Brown and Sutton-Smith never seemed to work out an agreement to these questions, as far as the archival materials suggest. But their failure to agree on how to promote and articulate the importance of play provides insight for those of us who seek to engage critically with play—both theoretically and in our professional work. Their seven years of back and forth emails and letters suggests that how play gets conceptualized and represented is as important as play itself, and that play is not a neutral subject, but is undergirded by personal politics as well as academic and societal norms.
The Stuart Brown and Brian Sutton-Smith Papers complicated my project and original questions in various ways (which is great!). I learned that the behaviors, actions, and places which get understood as playful are not only influenced by play theory and discourse, but emerge out of and are mediated by personal and capitalist agendas, assumptions of what it means to be a child, and tensions between academic and popular categories. This will no doubt influence my thesis, as I am now more aware of the ways in which play—as a discipline and subject of study and popular discourse—gets contested as much on personal grounds as it does theoretically.
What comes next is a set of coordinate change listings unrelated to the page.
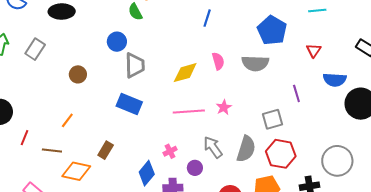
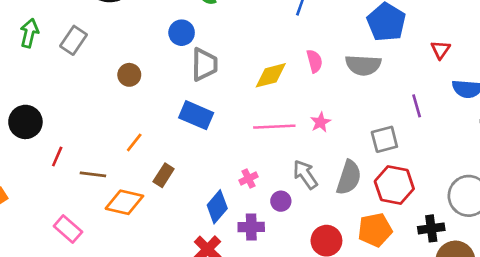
orange line: (67, 120) -> (134, 142), moved

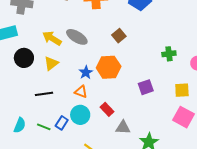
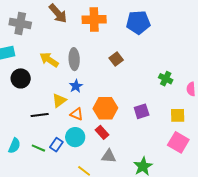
gray ellipse: (77, 37) -> (74, 59), turned 55
green cross: (169, 54) -> (166, 79), turned 32
yellow triangle: (51, 63) -> (59, 100), moved
orange hexagon: (109, 67) -> (105, 108), moved
blue star: (86, 72) -> (76, 86), moved
gray triangle: (123, 127) -> (109, 156), moved

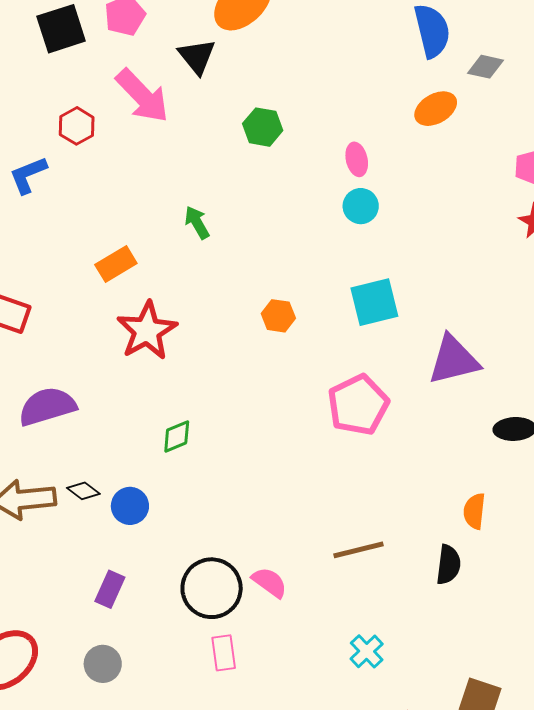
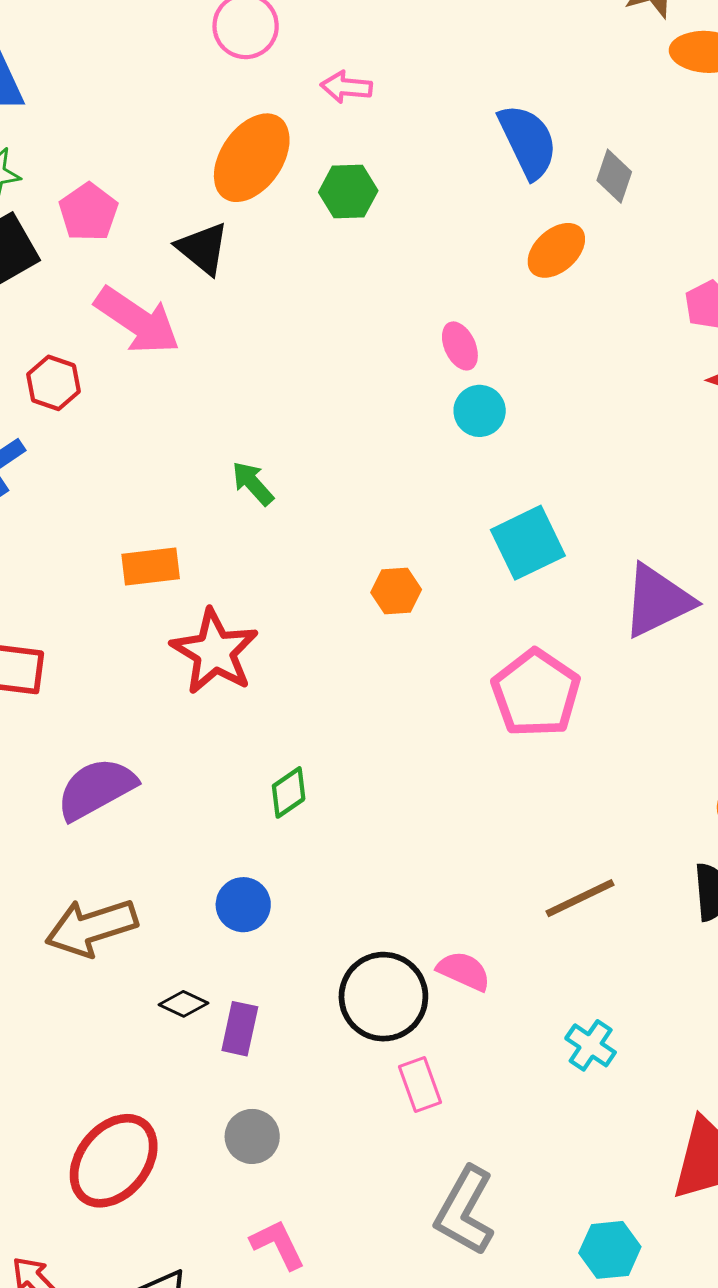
gray diamond: (485, 67) -> (614, 176), turned -72
green hexagon: (263, 127) -> (348, 192), moved
orange rectangle: (116, 264) -> (151, 566), turned 36
black diamond: (83, 491) -> (183, 1004), moved
cyan cross: (367, 651) -> (591, 1045), moved

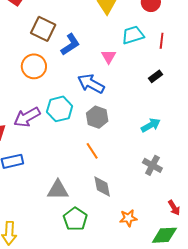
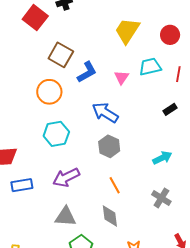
pink triangle: (109, 57) -> (122, 77), moved
cyan hexagon: (60, 109) -> (56, 134), moved
purple arrow: (27, 117) -> (66, 177), moved
orange line: (92, 151) -> (115, 185), moved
The archives at The Strong are a useful resource for any scholar interested in examining discourses surrounding play, the histories of play scholarship, and how play scholars justify and define their own work. Not only was my time at The Strong intellectually provocative, but Rochester proved to be a great city visit. I enjoyed biking, eating, and walking throughout the city as the leaves began to turn and the hot summer weather cooled down.
I am incredibly appreciative for the time I spent at The Strong, the staff who made me feel taken care of and supported, and to Brown and Sutton-Smith for keeping such diligent documentation of their personal and public thoughts towards play. This experience was a highlight of my graduate work so far!